Parlo dal punto di vista Sam, come si può capire, anche perché il regista ha dichiarato che gli interessava soprattutto questo, il punto di vista di chi si prende cura di una persona malata, in questo caso per una demenza senile che le consentirebbe ancora, al massimo, un anno di vita. E questo è un punto di vista inconsueto come del resto inconsueto è ragionare di malattia e morte di un personaggio che sta ancora abbastanza bene, portando l’elaborazione del lutto in una fase precedente a quella per cui normalmente si utilizza quest’espressione.
Sam, si diceva, sceglie di esserci, di stare insieme a Tusker fino alla fine, assistendolo; mentre questi ha fatto una scelta diversa, uccidersi nel momento in cui il compagno sta suonando in quello che dovrebbe essere il suo ultimo concerto (è un pianista, mentre l’altro è uno scrittore), in modo da salvaguardarlo. Anche dallo strazio di vederlo morire. Sam scopre tutto questo poco dopo la metà del film; prima abbiamo il loro ultimo viaggio in camper, l’arrivo nel luogo della loro giovinezza insieme e quello nella casa della sorella di Sam, con la festa a sorpresa che Tusker ha organizzato, per “salutare” gli amici e per ringraziare in pubblico il compagno per essergli stato vicino; per averlo amato.

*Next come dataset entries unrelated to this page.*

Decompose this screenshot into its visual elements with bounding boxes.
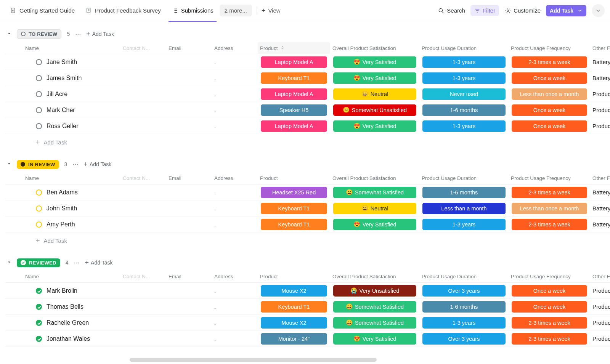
- table-row[interactable]: Ross Geller.Laptop Model A😍Very Satisfie…: [5, 118, 610, 134]
- pill[interactable]: 😄Somewhat Satisfied: [333, 317, 416, 329]
- pill[interactable]: 2-3 times a week: [512, 187, 587, 198]
- col-duration[interactable]: Product Usage Duration: [419, 45, 509, 51]
- table-row[interactable]: Amy Perth.Keyboard T1😍Very Satisfied1-3 …: [5, 216, 610, 233]
- address-cell[interactable]: .: [212, 75, 258, 81]
- pill[interactable]: 😀Neutral: [333, 203, 416, 214]
- address-cell[interactable]: .: [212, 320, 258, 326]
- col-name[interactable]: Name: [23, 175, 120, 181]
- pill[interactable]: 😍Very Satisfied: [333, 56, 416, 68]
- satisfaction-cell[interactable]: 😍Very Satisfied: [330, 72, 419, 84]
- add-view[interactable]: + View: [262, 7, 281, 14]
- feedback-cell[interactable]: Product is wor...: [590, 123, 610, 129]
- main-area[interactable]: TO REVIEW5···+Add TaskNameContact N...Em…: [0, 21, 610, 364]
- status-chip[interactable]: REVIEWED: [17, 258, 60, 267]
- status-ring-icon[interactable]: [36, 320, 42, 326]
- pill[interactable]: 1-3 years: [422, 56, 506, 68]
- satisfaction-cell[interactable]: 😭Very Unsatisfied: [330, 285, 419, 297]
- pill[interactable]: 2-3 times a week: [512, 56, 587, 68]
- col-product[interactable]: Product: [258, 42, 330, 54]
- col-email[interactable]: Email: [166, 175, 212, 181]
- col-name[interactable]: Name: [23, 274, 120, 279]
- product-cell[interactable]: Keyboard T1: [258, 203, 330, 214]
- feedback-cell[interactable]: Battery lasts ...: [590, 221, 610, 228]
- duration-cell[interactable]: 1-6 months: [419, 187, 509, 198]
- pill[interactable]: Once a week: [512, 285, 587, 297]
- group-add-task[interactable]: +Add Task: [85, 259, 113, 266]
- address-cell[interactable]: .: [212, 221, 258, 228]
- pill[interactable]: 😍Very Satisfied: [333, 219, 416, 230]
- pill[interactable]: 😄Somewhat Satisfied: [333, 301, 416, 313]
- frequency-cell[interactable]: 2-3 times a week: [509, 187, 590, 198]
- pill[interactable]: Laptop Model A: [261, 88, 327, 100]
- address-cell[interactable]: .: [212, 91, 258, 97]
- pill[interactable]: 1-3 years: [422, 317, 506, 329]
- pill[interactable]: Over 3 years: [422, 333, 506, 345]
- feedback-cell[interactable]: Battery lasts ...: [590, 59, 610, 65]
- address-cell[interactable]: .: [212, 107, 258, 113]
- product-cell[interactable]: Laptop Model A: [258, 120, 330, 132]
- table-row[interactable]: Mark Brolin.Mouse X2😭Very UnsatisfiedOve…: [5, 283, 610, 299]
- satisfaction-cell[interactable]: 😍Very Satisfied: [330, 56, 419, 68]
- address-cell[interactable]: .: [212, 336, 258, 342]
- feedback-cell[interactable]: Product is wor...: [590, 107, 610, 113]
- pill[interactable]: 2-3 times a week: [512, 317, 587, 329]
- status-ring-icon[interactable]: [36, 75, 42, 81]
- col-address[interactable]: Address: [212, 175, 258, 181]
- product-cell[interactable]: Monitor - 24": [258, 333, 330, 345]
- duration-cell[interactable]: Over 3 years: [419, 285, 509, 297]
- name-cell[interactable]: Amy Perth: [23, 221, 120, 228]
- product-cell[interactable]: Keyboard T1: [258, 301, 330, 313]
- pill[interactable]: 2-3 times a week: [512, 333, 587, 345]
- col-contact[interactable]: Contact N...: [120, 45, 166, 51]
- pill[interactable]: Keyboard T1: [261, 72, 327, 84]
- group-menu[interactable]: ···: [74, 259, 80, 267]
- pill[interactable]: 😭Very Unsatisfied: [333, 285, 416, 297]
- duration-cell[interactable]: 1-3 years: [419, 120, 509, 132]
- name-cell[interactable]: Jane Smith: [23, 59, 120, 66]
- satisfaction-cell[interactable]: 😍Very Satisfied: [330, 120, 419, 132]
- duration-cell[interactable]: 1-6 months: [419, 301, 509, 313]
- pill[interactable]: Keyboard T1: [261, 301, 327, 313]
- duration-cell[interactable]: Less than a month: [419, 203, 509, 214]
- name-cell[interactable]: Ross Geller: [23, 123, 120, 130]
- group-add-task[interactable]: +Add Task: [83, 161, 111, 168]
- col-frequency[interactable]: Product Usage Frequency: [509, 45, 590, 51]
- frequency-cell[interactable]: Once a week: [509, 285, 590, 297]
- feedback-cell[interactable]: Product is wor...: [590, 335, 610, 342]
- pill[interactable]: Over 3 years: [422, 285, 506, 297]
- product-cell[interactable]: Mouse X2: [258, 317, 330, 329]
- col-duration[interactable]: Product Usage Duration: [419, 175, 509, 181]
- col-email[interactable]: Email: [166, 274, 212, 279]
- add-task-row[interactable]: +Add Task: [5, 134, 610, 150]
- name-cell[interactable]: James Smith: [23, 75, 120, 82]
- pill[interactable]: Keyboard T1: [261, 219, 327, 230]
- product-cell[interactable]: Headset X25 Red: [258, 187, 330, 198]
- pill[interactable]: 😍Very Satisfied: [333, 120, 416, 132]
- collapse-icon[interactable]: [7, 31, 11, 37]
- status-ring-icon[interactable]: [36, 288, 42, 294]
- status-chip[interactable]: TO REVIEW: [17, 29, 61, 39]
- pill[interactable]: Once a week: [512, 72, 587, 84]
- frequency-cell[interactable]: Less than once a month: [509, 203, 590, 214]
- col-feedback[interactable]: Other Feedbac: [590, 274, 610, 279]
- status-ring-icon[interactable]: [36, 221, 42, 228]
- pill[interactable]: Once a week: [512, 120, 587, 132]
- table-row[interactable]: James Smith.Keyboard T1😍Very Satisfied1-…: [5, 70, 610, 86]
- duration-cell[interactable]: 1-3 years: [419, 317, 509, 329]
- feedback-cell[interactable]: Product is wor...: [590, 91, 610, 97]
- satisfaction-cell[interactable]: 😀Neutral: [330, 88, 419, 100]
- feedback-cell[interactable]: Product is wor...: [590, 287, 610, 294]
- overflow-menu[interactable]: [592, 4, 605, 17]
- product-cell[interactable]: Mouse X2: [258, 285, 330, 297]
- pill[interactable]: Less than a month: [422, 203, 506, 214]
- frequency-cell[interactable]: 2-3 times a week: [509, 219, 590, 230]
- col-product[interactable]: Product: [258, 175, 330, 181]
- search[interactable]: Search: [438, 7, 465, 14]
- pill[interactable]: 1-6 months: [422, 104, 506, 116]
- address-cell[interactable]: .: [212, 123, 258, 129]
- frequency-cell[interactable]: Once a week: [509, 72, 590, 84]
- name-cell[interactable]: Jill Acre: [23, 91, 120, 98]
- table-row[interactable]: Jill Acre.Laptop Model A😀NeutralNever us…: [5, 86, 610, 102]
- feedback-cell[interactable]: Battery lasts ...: [590, 75, 610, 81]
- status-ring-icon[interactable]: [36, 336, 42, 342]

A fronte di questo materiale incandescente lo stile di Macqueen è asciutto, pacato, discreto; guarda lui stesso con amore ai suoi personaggi e li mette in sintonia con il paesaggio autunnale, splendidamente fotografato da Dick Pope, a sottolineare la tenerezza e la tristezza che connotano, ora, il loro rapporto. Delicata nel raccontare i sentimenti forti, toccante e commovente è anche la recitazione dei protagonisti, Colin Firth e Stanley Tucci; Firth tra l’altro suona lui stesso, al piano, il Salut d’amour di Elgar della scena finale.
E poi la supernova: la passione di Tusker, l’esplosione che segna la massima brillantezza di ciò che in precedenza era una stella.
Sam e Tusker, partner da 20 anni, viaggiano attraverso l’Inghilterra a bordo del loro vecchio camper per far visita agli amici, rivedere i famigliari e ritrovare i luoghi del loro passato. Da quando due anni prima a Tusker è stato diagnosticato l’insorgere della demenza, il tempo insieme è sempre più prezioso. Diretto da Harry Macqueen con Colin Firth e Stanley Tucci, il film indaga, di fronte alle avversità, sul significato dell’amore.